While Marilyn was deep into her favorite sport — shopping — I discovered the iron cowboy. There he was, sitting on the fence.
Watering his horse. Wizened from the sun, dusty from the desert. Stolid against the perils of the trail, impervious to thirst and heat.
The rain was closing in and sunset was near. Time to hit the long and dusty trail.
I do not know what a wish looks like, though I think it might look like a rising sun over a glassy harbor. Beggar that I am, I wish for a horse to ride and one more.
Gentle, well-school mounts so Garry and I can ride together again. And, I wish all of us the best life can give us — many sunrises on the shores of bright summer days.
I grew up yearning for a horse and devoured any book about them. My favorites books were the Walter Farley’s Black Stallion series. I probably read the book so many times its cover fell apart.

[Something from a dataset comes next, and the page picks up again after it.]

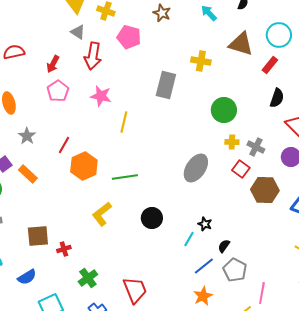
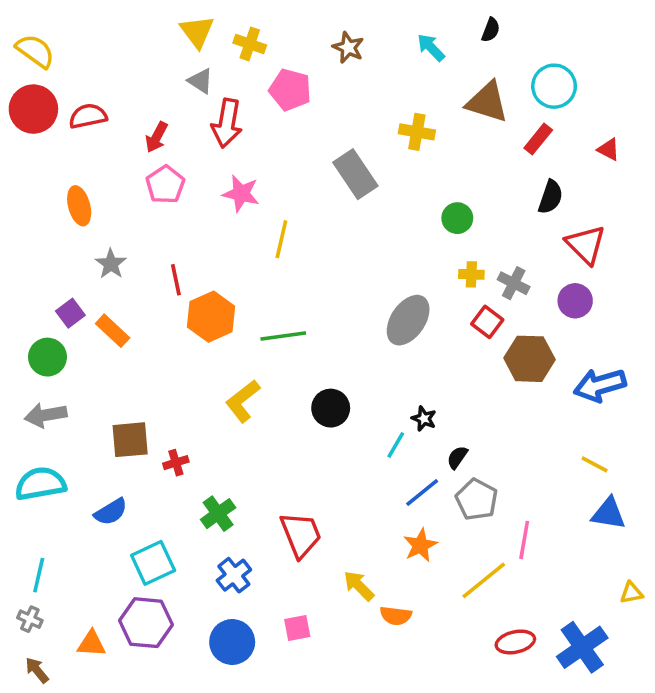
gray rectangle: (166, 85) -> (355, 174), turned -48
green circle: (224, 110) -> (457, 218), size x0.7
red line: (64, 145) -> (176, 280), turned -42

All through my childhood, Walter Farley wrote a steady stream of new Black Stallion books — and I read every one of them. About his colts and fillies. About Alec Ramsey, who grew from a teenage boy to a man in the course of the series. Of Henry Daily, the old horse trainer whose career is revived by his accidental encounter with Alec and The Black. Many stories, as the years went on, were about the racing stable Alex and Henry build in upstate New York for which The Black was the founding stud. To this day, I know more about horses and horse racing than most people … because Walter Farley told me all about it in book after book.
Throughout my young years, I wished they would make The Black Stallion into a movie. I wanted to see The Black, to see Alec ride him. To see him come from behind and become the greatest horse to ever run on a track. I was bewitched by horses and was convinced I would need nothing else in this life if I had a horse.
Oddly, the great Secretariat’s real accomplishments — winning the Triple Crown in 1973 — remarkably mirrored those of the fictional Black. Watching Secretariat’s career — in the real world — made up for never having seen The Black race.
I never got a horse. Gradually real life overtook my fantasy life. College, work, husband, baby, home, friends replaced dreams of riding bareback on the greatest stallion of them all.
But the magic wasn’t over me because in 1979, Francis Ford Coppola made the movie I’d yearned for since childhood. He based the movie, The Black Stallion, on the first of Walter Farley’s Black Stallion books, the one he wrote in 1941. In making the movie, they changed the story some. This would have made me crazy as a kid, but by the time I saw the movie — in an old theater in Jerusalem, Israel — I was a 30-year-old mother living overseas and able to cope with relatively minor digressions from the original tale.
Last week, Turner Classic Movies showed “The Black Stallion.” So, of course, we watched it again. I’ve seen it many times. Each is seeing it for the first time.
I am swept away to a desert island for the adventure of a lifetime. Even if you aren’t a great horse lover, the score and the cinematography are so extraordinary, the movie is like a dream. They set the story in its original time period, the early 1940s which helps augment the dreamlike effect.
I want to be on that island with The Black. To ride him along the edge of the ocean, free from everything but the sun, the wind, the sand beneath my horse’s pounding hoofs. I would give a lot for just one day to live that dream.
“The Black Stallion” is a paean to horses, nature, and overcoming adversity. You don’t have to be a kid to love it. It also contains the least dialogue of any movie since the talkies took over Hollywood.
Director Carroll Ballard tells the story with luscious cinematography and a lovely soundtrack. Music fusing with images that wrench your heart.